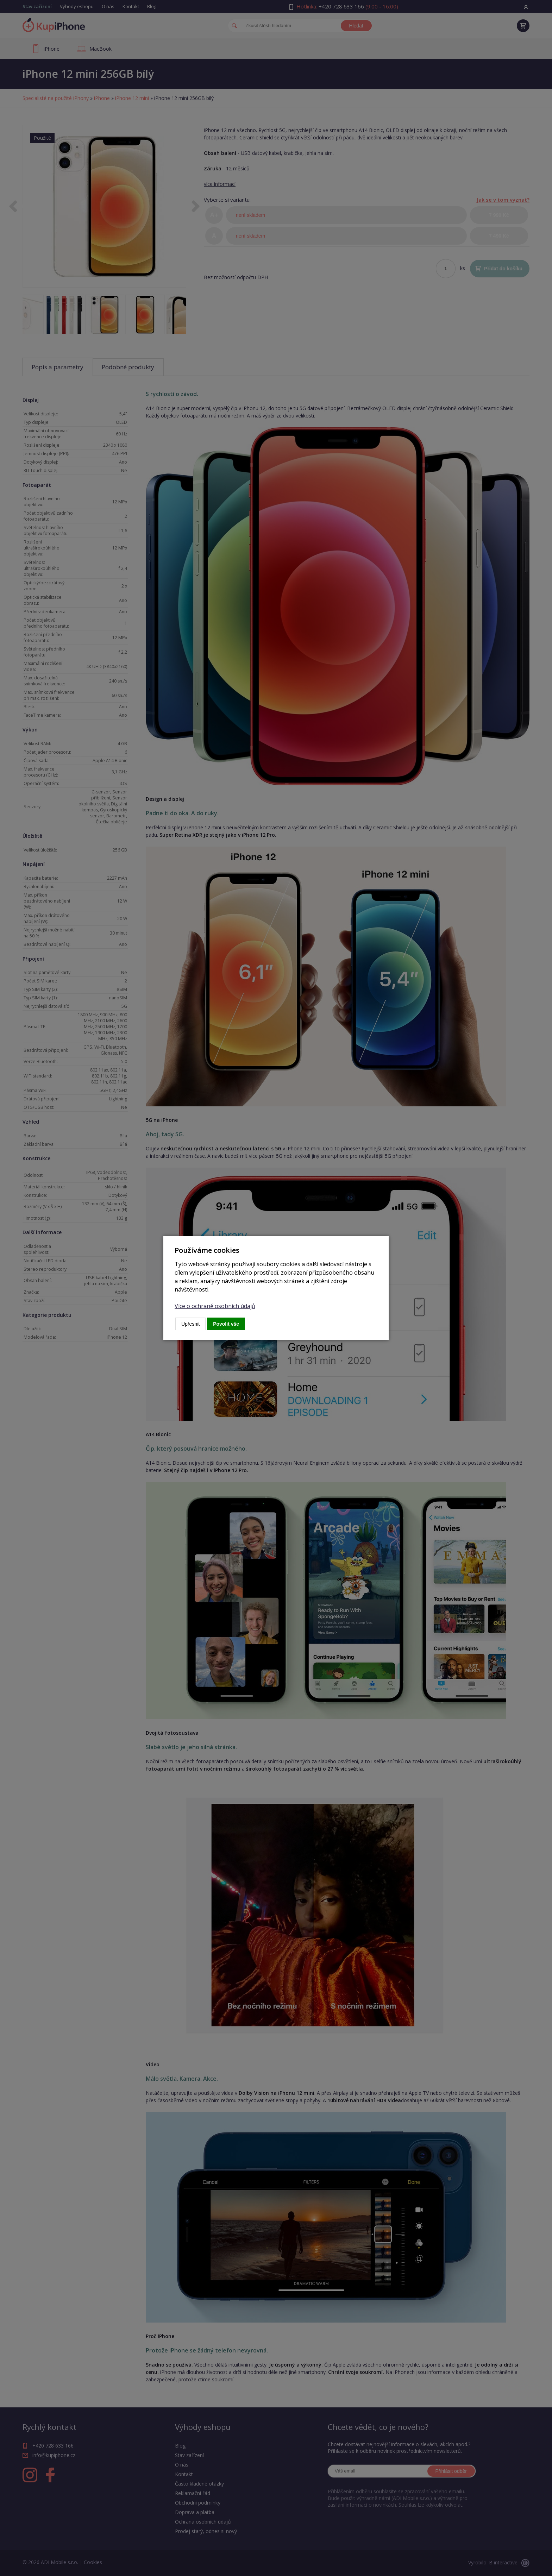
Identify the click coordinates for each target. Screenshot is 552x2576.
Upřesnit (190, 1324)
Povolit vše (226, 1324)
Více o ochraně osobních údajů (215, 1306)
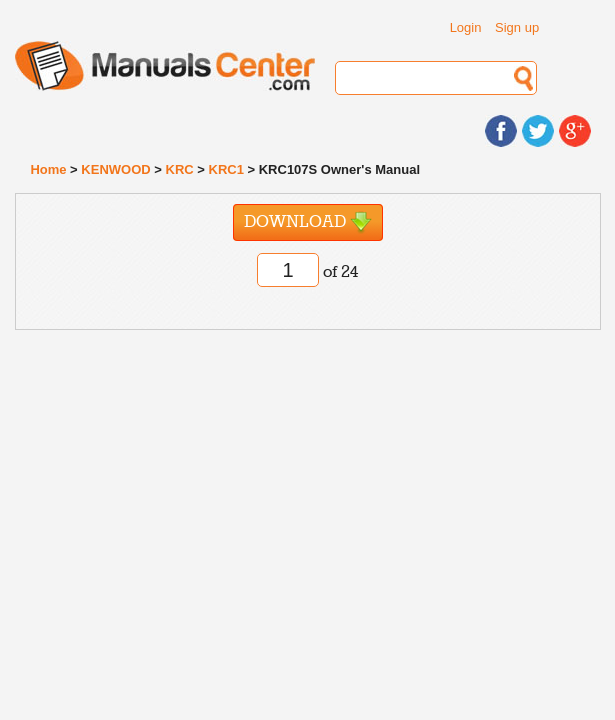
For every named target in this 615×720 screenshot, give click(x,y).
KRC (180, 169)
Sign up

★ ★ ★ ★ ★

For this exercise, write out exactly the lines from the one with "Povolit vše (226, 1324)" through the last line of the records, inclusive, and leave each picture out.

Povolit vše (226, 1324)
Více o ochraně osobních údajů (215, 1306)
For every named target in this 615×720 screenshot, give click(x,y).
KRC (180, 169)
Sign up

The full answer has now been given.